ArishMell · 70-79, M
@Lynb1960
Interesting take on it. I'd have thought they talk past the crucifix, to God - but the crucifix acts as a focal point.

I don't know the history very well, but perhaps the Old Testament strictures were devised by the Hebrew tribal elders to try to give followers the concept of a single God beyond man-made images, in a religion and social identity of their own separate from the Mediterranean and Middle Eastern, icon-rich, pantheons - and certainly separate from that of the Egyptians.

Yes, you could put Christian artefacts in a museum for appreciation simply as works of art and craft, but that would remove them from their context.
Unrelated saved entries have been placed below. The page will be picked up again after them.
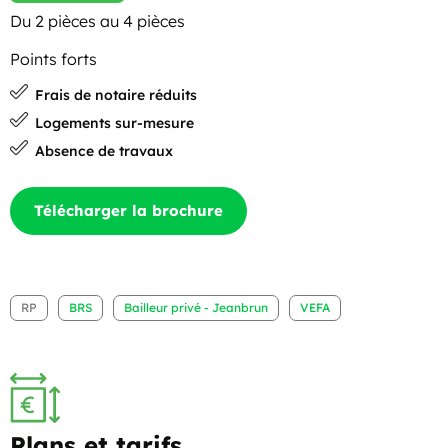
Du 2 pièces au 4 pièces
Points forts
Frais de notaire réduits
Logements sur-mesure
Absence de travaux
Télécharger la brochure
RP
BRS
Bailleur privé - Jeanbrun
VEFA
Plans et tarifs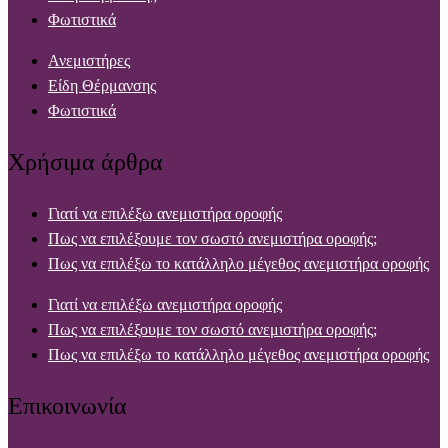
Φωτιστικά
Ανεμιστήρες
Είδη Θέρμανσης
Φωτιστικά
Χρήσιμα άρθρα
Γιατί να επιλέξω ανεμιστήρα οροφής
Πως να επιλέξουμε τον σωστό ανεμιστήρα οροφής;
Πως να επιλέξω το κατάλληλο μέγεθος ανεμιστήρα οροφής
Γιατί να επιλέξω ανεμιστήρα οροφής
Πως να επιλέξουμε τον σωστό ανεμιστήρα οροφής;
Πως να επιλέξω το κατάλληλο μέγεθος ανεμιστήρα οροφής
Επικοινωνία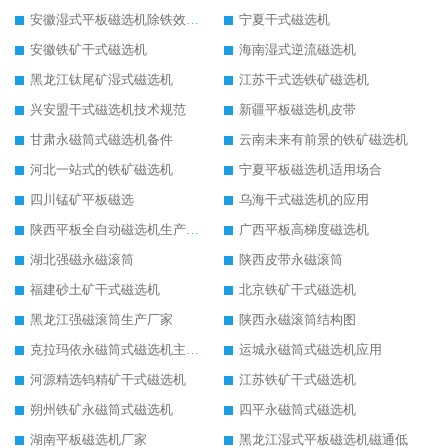
安徽湿式平板磁选机除铁效果怎么样
宁夏干式磁选机
安徽铁矿干式磁选机
海南湿式逆流磁选机
黑龙江钛尾矿湿式磁选机
江苏干式选铁矿磁选机
兴安盟干式磁选机技术规范
新疆平板磁选机皮带
甘肃永磁筒式磁选机备件
云南未来有前景的铁矿磁选机
河北一站式的铁矿磁选机
宁夏平板磁选机适用场合
四川锰矿平板磁选
乌海干式磁选机的应用
陕西平板全自动磁选机生产厂家
广西平板高梯度磁选机
湖北强磁永磁滚筒
陕西皮带永磁滚筒
福建砂土矿干式磁选机
北京铁矿干式磁选机
黑龙江强磁滚筒生产厂家
陕西永磁滚筒结构图
克拉玛依永磁筒式磁选机主要技术参数
运城永磁筒式磁选机应用
河源精选钨精矿干式磁选机
江苏铁矿干式磁选机
朔州铁矿永磁筒式磁选机
四平永磁筒式磁选机
湖南平板磁选机厂家
黑龙江湿式平板磁选机磁通低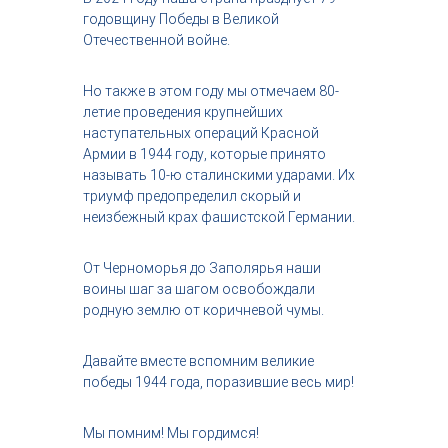
с
годовщину Победы в Великой
т
Отечественной войне.
р
и
я
Но также в этом году мы отмечаем 80-
к
летие проведения крупнейших
р
наступательных операций Красной
а
Армии в 1944 году, которые принято
с
называть 10-ю сталинскими ударами. Их
о
т
триумф предопределил скорый и
ы
неизбежный крах фашистской Германии.
От Черноморья до Заполярья наши
воины шаг за шагом освобождали
родную землю от коричневой чумы.
Давайте вместе вспомним великие
победы 1944 года, поразившие весь мир!
Мы помним! Мы гордимся!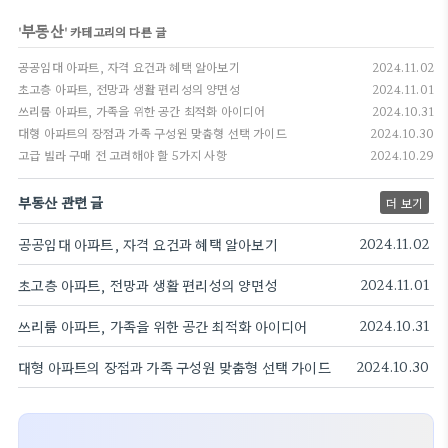
부동산
'
' 카테고리의 다른 글
공공임대 아파트, 자격 요건과 혜택 알아보기
2024.11.02
초고층 아파트, 전망과 생활 편리성의 양면성
2024.11.01
쓰리룸 아파트, 가족을 위한 공간 최적화 아이디어
2024.10.31
대형 아파트의 장점과 가족 구성원 맞춤형 선택 가이드
2024.10.30
고급 빌라 구매 전 고려해야 할 5가지 사항
2024.10.29
부동산 관련 글
더 보기
공공임대 아파트, 자격 요건과 혜택 알아보기
2024.11.02
초고층 아파트, 전망과 생활 편리성의 양면성
2024.11.01
쓰리룸 아파트, 가족을 위한 공간 최적화 아이디어
2024.10.31
대형 아파트의 장점과 가족 구성원 맞춤형 선택 가이드
2024.10.30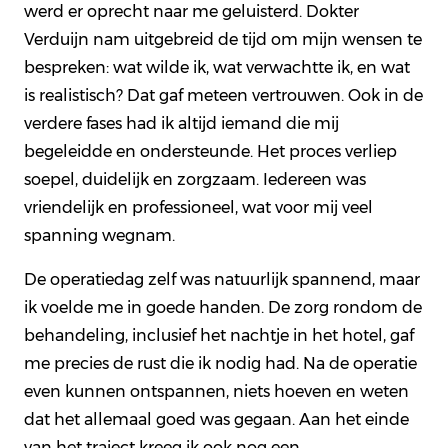
werd er oprecht naar me geluisterd. Dokter
Verduijn nam uitgebreid de tijd om mijn wensen te
bespreken: wat wilde ik, wat verwachtte ik, en wat
is realistisch? Dat gaf meteen vertrouwen. Ook in de
verdere fases had ik altijd iemand die mij
begeleidde en ondersteunde. Het proces verliep
soepel, duidelijk en zorgzaam. Iedereen was
vriendelijk en professioneel, wat voor mij veel
spanning wegnam.
De operatiedag zelf was natuurlijk spannend, maar
ik voelde me in goede handen. De zorg rondom de
behandeling, inclusief het nachtje in het hotel, gaf
me precies de rust die ik nodig had. Na de operatie
even kunnen ontspannen, niets hoeven en weten
dat het allemaal goed was gegaan. Aan het einde
van het traject kreeg ik ook nog een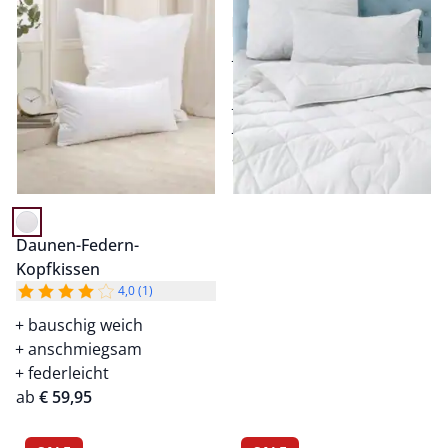
Kissen
3,3 (6)
wertvolle Babyalpaka-
Wolle
klimatisierend
in 2 Größen erhältlich
ab
€ 79,95
Daunen-Federn-
Kopfkissen
4,0 (1)
bauschig weich
anschmiegsam
federleicht
ab
€ 59,95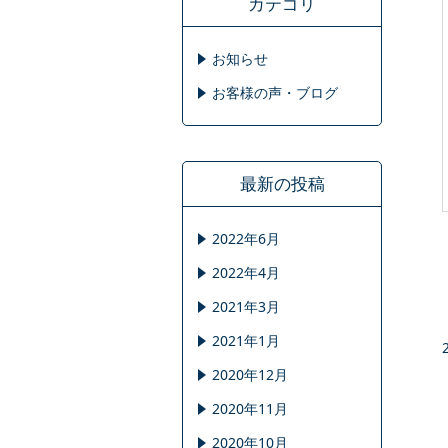
カテゴリ
お知らせ
お客様の声・ブログ
最新の投稿
2022年6月
2022年4月
2021年3月
2021年1月
2020年12月
2020年11月
2020年10月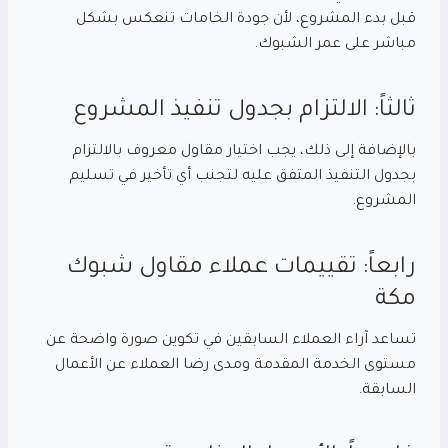
قبل بدء المشروع، لأن جودة الخامات تنعكس بشكل
مباشر على عمر الشبوك.
ثالثاً: الالتزام بجدول تنفيذ المشروع
بالإضافة إلى ذلك، يجب اختيار مقاول معروف بالالتزام
بجدول التنفيذ المتفق عليه لتجنب أي تأخير في تسليم
المشروع.
رابعاً: تقييمات عملاء مقاول شبوك
مكة
تساعد آراء العملاء السابقين في تكوين صورة واضحة عن
مستوى الخدمة المقدمة ومدى رضا العملاء عن الأعمال
السابقة.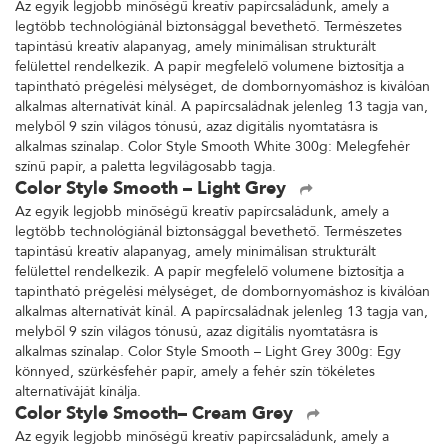
Az egyik legjobb minőségű kreatív papírcsaládunk, amely a
legtöbb technológiánál biztonsággal bevethető. Természetes
tapintású kreatív alapanyag, amely minimálisan strukturált
felülettel rendelkezik. A papír megfelelő volumene biztosítja a
tapintható prégelési mélységet, de dombornyomáshoz is kiválóan
alkalmas alternatívát kínál. A papírcsaládnak jelenleg 13 tagja van,
melyből 9 szín világos tónusú, azaz digitális nyomtatásra is
alkalmas színalap. Color Style Smooth White 300g: Melegfehér
színű papír, a paletta legvilágosabb tagja.
Color Style Smooth – Light Grey
Az egyik legjobb minőségű kreatív papírcsaládunk, amely a
legtöbb technológiánál biztonsággal bevethető. Természetes
tapintású kreatív alapanyag, amely minimálisan strukturált
felülettel rendelkezik. A papír megfelelő volumene biztosítja a
tapintható prégelési mélységet, de dombornyomáshoz is kiválóan
alkalmas alternatívát kínál. A papírcsaládnak jelenleg 13 tagja van,
melyből 9 szín világos tónusú, azaz digitális nyomtatásra is
alkalmas színalap. Color Style Smooth – Light Grey 300g: Egy
könnyed, szürkésfehér papír, amely a fehér szín tökéletes
alternatíváját kínálja.
Color Style Smooth– Cream Grey
Az egyik legjobb minőségű kreatív papírcsaládunk, amely a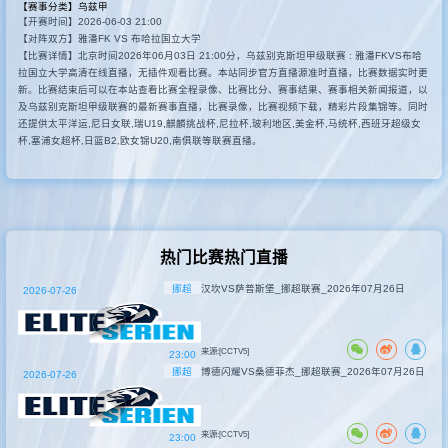
【赛事分类】
乌兹甲
【开赛时间】2026-06-03 21:00
其他赛事
【对阵双方】雅潘FK VS 布哈拉国立大学
【比赛详情】北京时间2026年06月03日 21:00分，乌兹别克斯坦甲级联赛 : 雅潘FKVS布哈
拉国立大学高清在线直播，无插件观看比赛。本站同步官方直播源准时直播，比赛数据实时更
新。比赛结束后可以在本站查看比赛全程录像、比赛比分、赛事结果、赛事相关新闻报道，以
及乌兹别克斯坦甲级联赛的最新赛事直播，比赛录像，比赛视频下载，精彩片段集锦等。同时
还提供太平洋运,尼日女联,瑞U19,麒麟挑战杯,尼拉杯,玻利地区,美金杯,马统杯,西班牙超级女
杯,塞浦女超杯,日篮B2,欧女锦U20,南俱联等联赛直播。
热门比赛热门直播
挪超
汉坎VS萨普斯堡_挪超联赛_2026年07月26日
2026-07-26
来源:[CCTV5]
23:00
挪超
博德闪耀VS桑德菲杰_挪超联赛_2026年07月26日
2026-07-26
来源:[CCTV5]
23:00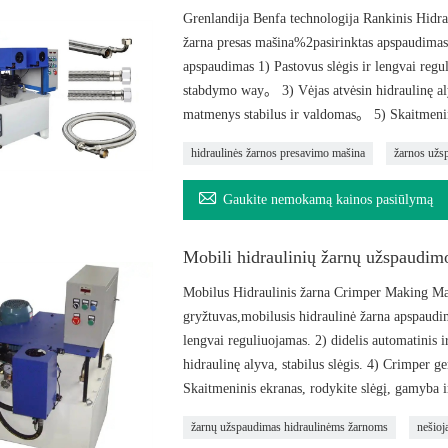
Grenlandija Benfa technologija Rankinis Hidra
žarna presas mašina%2pasirinktas apspaudimas,
apspaudimas 1) Pastovus slėgis ir lengvai reguli
stabdymo way。 3) Vėjas atvėsin hidraulinę aly
matmenys stabilus ir valdomas。 5) Skaitmenini
hidraulinės žarnos presavimo mašina
žarnos užs

Gaukite nemokamą kainos pasiūlymą
Mobili hidraulinių žarnų užspaudim
Mobilus Hidraulinis žarna Crimper Making Mac
gryžtuvas,mobilusis hidraulinė žarna apspaudi
lengvai reguliuojamas. 2) didelis automatinis 
hidraulinę alyva, stabilus slėgis. 4) Crimper 
Skaitmeninis ekranas, rodykite slėgį, gamyba i
žarnų užspaudimas hidraulinėms žarnoms
nešioj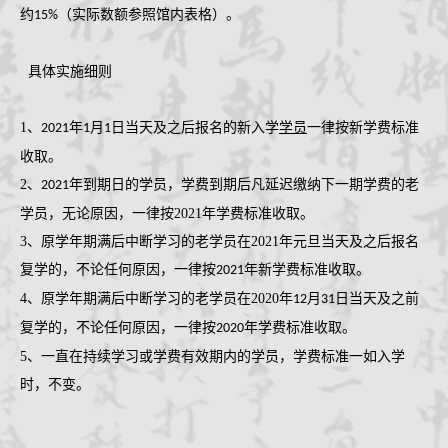
约
（实际数额参照馆内表格）。
15%
具体实施细则
1
、
年
月
日当天及之后报名的新入学
学员
一律按新学费标准
2021
1
1
收取。
2
、
年到期日的学员，学费到期后凡延迟缴纳下一期学费的老
2021
学员，无论原因，一律按2021年学费标准收取。
3、原学年期满后中断学习的老学员在
2021
年元旦当天及之后报名
复学的，不论任何原因，一律按
年新学费标准收取。
2021
4、原学年期满后中断学习的老学员在
2020
年
月
日当天及之前
12
31
复学的，不论任何原因，一律按
年学费标准收取。
2020
5、一直在持续学习或学费有效期内的学员，学费标准一如入学
时，不变。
Mediaeval churches unified by the Vatican and using Latin liturgy were brightly painted and ornamented, and later more iconoclastic regimes sometimes removed or destroyed much of that art. That was based mainly on theology, but another strand came in with the Reformation and the development of Protestant and non-conformist sects.

The latter particularly, don't use excessive ornaments or icons in their own places of worship, but was there a more secular motive? Was it much more a reaction to the Catholic Church of the time, with its ostentatious displays of wealth? Certainly Luther campaigned against such money-raising schemes as Indulgences; and Methodism especially attracted poorer communities as "theirs" not needing or wanting excessively-decorated chapels they could not afford, to worship God.